Submitted by twocupv60 t3_xvem36 in MachineLearning
suflaj t1_irj50vf wrote
Reply to comment by aWildTinoAppears in [D] How do you go about hyperparameter tuning when network takes a long time to train? by twocupv60
> Only theoretical papers are publishing guarantees. DeepMind and OpenAI aren't claiming their networks are "done" training or are perfectly optimal, just that they have passed a performance threshold in which the scientific contribution is worth sharing and they have done an extensive hparam search to reach that point.
Great. Now notice we are speaking of theory. In practice in DL trial and error is usually better than formally analyzing or optimizing something.
> They literally say they sometimes see it, more data isn't bad, and they aren't making any claims around it because it deserves more work.
Great. One thing to notice - you are making claims that early stopping is good enough. I am making claims that because of double descent and not understanding it fully, you cannot make such claims. Those are just guesses, and not even well-informed ones.
To make such claims, the prerequisite would be to first prove (without a reasonable doubt) that your model does not exhibit overparametrization side-effects. This would mean that instead of early stopoing, you run it for way more than you intend to. THEN you can do these checkpointing optimizations, if it turns out you don't have to worry about it.
But usually it is just enough to get it working well enough instead of formally optimizing the hyperparameters, because whatever optimization you do, it cannot account for unseen data. My point is not that this is better, it's that whatever you do you are guessing, and might as well take cheaper guesses if you're not interested in it being very robust.

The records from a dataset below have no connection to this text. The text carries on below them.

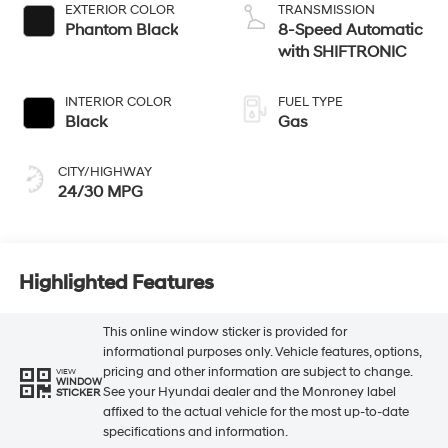
EXTERIOR COLOR
TRANSMISSION
Phantom Black
8-Speed Automatic
with SHIFTRONIC
INTERIOR COLOR
FUEL TYPE
Black
Gas
CITY/HIGHWAY
24/30 MPG
Highlighted Features
This online window sticker is provided for
informational purposes only. Vehicle features, options,
pricing and other information are subject to change.
VIEW
WINDOW
See your Hyundai dealer and the Monroney label
STICKER
affixed to the actual vehicle for the most up-to-date
specifications and information.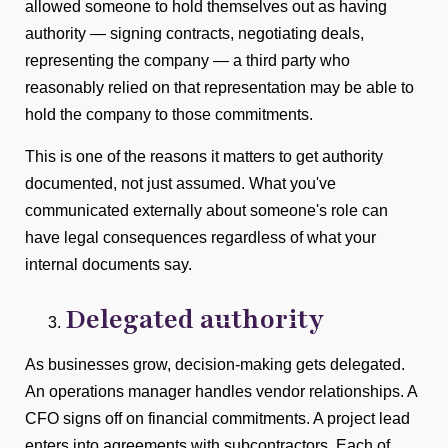
allowed someone to hold themselves out as having
authority — signing contracts, negotiating deals,
representing the company — a third party who
reasonably relied on that representation may be able to
hold the company to those commitments.
This is one of the reasons it matters to get authority
documented, not just assumed. What you've
communicated externally about someone's role can
have legal consequences regardless of what your
internal documents say.
Delegated authority
As businesses grow, decision-making gets delegated.
An operations manager handles vendor relationships. A
CFO signs off on financial commitments. A project lead
enters into agreements with subcontractors. Each of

> Moving goal posts again, also dd is from eoy 2019.
What do you mean moving goal posts again? 3 eternities refers to 6 years ago, i.e. 2016. That is the last time models were small enough for double descent to be basically undetectable, since Attention is All You Need was released in June 2017 and worked on for quite some time then. Double descent was formally described in 2019, yes. But the phenomena it describes happened way before, and in my experience, transformers were the first to exhibit it in pretraining. Maybe it was even more than 3+ eternities ago that we had models that experienced double descent, I have not been doing DL seriously for that long.
> I won't be responding here again but encourage you and RealNetworks to publish some peer reviewed research highlighting the claims you're making in this thread.
You might have gotten the wrong person for the job, as we mostly do engineering, but love that you put in the effort to try and stalk me :)
Given that this has become personal, rather than sticking to the topic, I will not respond anymore either.